Domani l’annuncio che il Teatro Palladium sarà tolto alla gestione di RomaEuropa, l’associazione internazionale che nel mese di gennaio, grazie a Peter Stein ed Emma Dante, ha contatto 28 “tutti esauriti” – 10 anni di successi, pubblico fedele, conti in ordine. Ora diventerà una scatola vuota “per la formazione”. Ma di chi? Perché?…

Che dirà Flavia Barca assessore alla cultura, domani alle 12 a Roma in via dei Magazzini Generali 20, quando gran parte della cultura romana si riunirà per l’infausto annuncio che il teatro Palladium verrà tolto alla gestione di Roma Europa?

Ci sarà? Verrà a spiegare il perché di fronte a artisti, addetti ai lavori, giornalisti più quel che resta del Macro dopo analogo trattamento?

Elencherà i motivi che l’hanno convinta dopo 10 anni di programmazione, un bilancio in equilibrio, uno scenario internazionale, un pubblico fedele, a dimezzare il budget di uno degli appuntamenti più seguiti della capitale e a togliere il Teatro alla gestione del festival?

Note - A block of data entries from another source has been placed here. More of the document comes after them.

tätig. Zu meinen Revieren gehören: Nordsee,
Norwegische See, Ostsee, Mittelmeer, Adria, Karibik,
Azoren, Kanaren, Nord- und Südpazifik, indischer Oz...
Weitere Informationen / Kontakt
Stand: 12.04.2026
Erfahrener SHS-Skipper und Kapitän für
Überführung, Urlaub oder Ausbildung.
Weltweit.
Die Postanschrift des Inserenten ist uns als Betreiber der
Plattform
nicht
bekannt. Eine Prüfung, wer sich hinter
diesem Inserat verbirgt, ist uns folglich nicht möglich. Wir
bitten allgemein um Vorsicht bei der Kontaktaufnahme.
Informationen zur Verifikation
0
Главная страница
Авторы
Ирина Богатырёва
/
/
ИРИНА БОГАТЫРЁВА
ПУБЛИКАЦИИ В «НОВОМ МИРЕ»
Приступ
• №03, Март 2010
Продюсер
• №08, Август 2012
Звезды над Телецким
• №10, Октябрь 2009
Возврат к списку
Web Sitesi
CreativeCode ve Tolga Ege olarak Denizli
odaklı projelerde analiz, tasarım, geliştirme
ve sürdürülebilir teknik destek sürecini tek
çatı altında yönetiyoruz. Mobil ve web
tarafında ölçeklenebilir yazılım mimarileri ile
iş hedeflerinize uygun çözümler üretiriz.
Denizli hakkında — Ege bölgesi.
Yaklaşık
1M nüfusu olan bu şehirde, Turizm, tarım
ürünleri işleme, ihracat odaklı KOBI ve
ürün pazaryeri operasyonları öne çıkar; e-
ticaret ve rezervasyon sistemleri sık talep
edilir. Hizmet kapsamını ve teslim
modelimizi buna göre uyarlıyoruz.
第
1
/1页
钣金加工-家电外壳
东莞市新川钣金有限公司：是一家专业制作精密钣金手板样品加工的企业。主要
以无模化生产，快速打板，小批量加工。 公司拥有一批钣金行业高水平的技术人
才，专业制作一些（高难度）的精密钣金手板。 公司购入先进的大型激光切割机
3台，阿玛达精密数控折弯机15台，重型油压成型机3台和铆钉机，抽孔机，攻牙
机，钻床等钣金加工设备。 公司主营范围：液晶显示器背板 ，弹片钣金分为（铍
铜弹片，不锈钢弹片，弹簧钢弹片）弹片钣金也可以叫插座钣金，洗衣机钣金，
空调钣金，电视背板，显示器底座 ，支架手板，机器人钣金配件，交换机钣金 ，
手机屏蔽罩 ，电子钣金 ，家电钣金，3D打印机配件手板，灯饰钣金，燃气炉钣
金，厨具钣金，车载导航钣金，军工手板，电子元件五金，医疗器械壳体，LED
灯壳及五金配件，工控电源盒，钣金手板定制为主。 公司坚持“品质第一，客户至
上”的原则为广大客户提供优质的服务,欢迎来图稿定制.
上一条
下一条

Dirà che cosa intende per “Rilanciare il teatro Palladium puntando, come elemento strategico, anche alla formazione”, visto che in gennaio il medesimo teatro puntando invece sulla buona programmazione con Peter Stein ed Emma Dante ha contato 28 tutti esauriti?

E poi lo sa Flavia Barca cosa le rimarrà in mano mercoledì 12 febbraio quando a soli tre giorni dall’ultima replica di Emma Dante, Roma Europa armi e bagagli sarà sfrattata senza colpa come gli anarchici di Lugano?

E’ consapevole che quel teatro che ha visto arrivare in Italia i più importanti artisti, registi,coreografi, ballerini che si chiamino Kentridge o Jan Fabre, Peter Stein o Bob Wilson è stato costruito pezzo a pezzo dal festival?

Sa che appartengono a Roma Europa le luci, le griglie dell’illuminotecnica, le apparecchiature del suono, tutta le scenotecnica insomma e persino un pezzo di palcoscenico che era inesistente e che è stato da loro allungato e allargato?

E Roma Europa porterà giustamente via anche quello, lasciando però le seggioline colorate che a rigor di logica son moralmente sue, visto che le ha disegnate in omaggio al festival il molto famoso scenografo Richard Peduzzi, il quale non avrebbe sollevato una matita per il Rettore di Roma 3, che ora rivendica la proprietà dello stabile.

Una scatola vuota, signora Barca, dove può giusto puntare sulla formazione. E spero ci spieghi presto quale. Come se la migliore formazione per un paese, per una città e per i suoi abitanti non fosse invece quello che ha fatto Roma Europa finora, trasformando il Palladium in un crocevia dell’eccellenza artistica internazionale.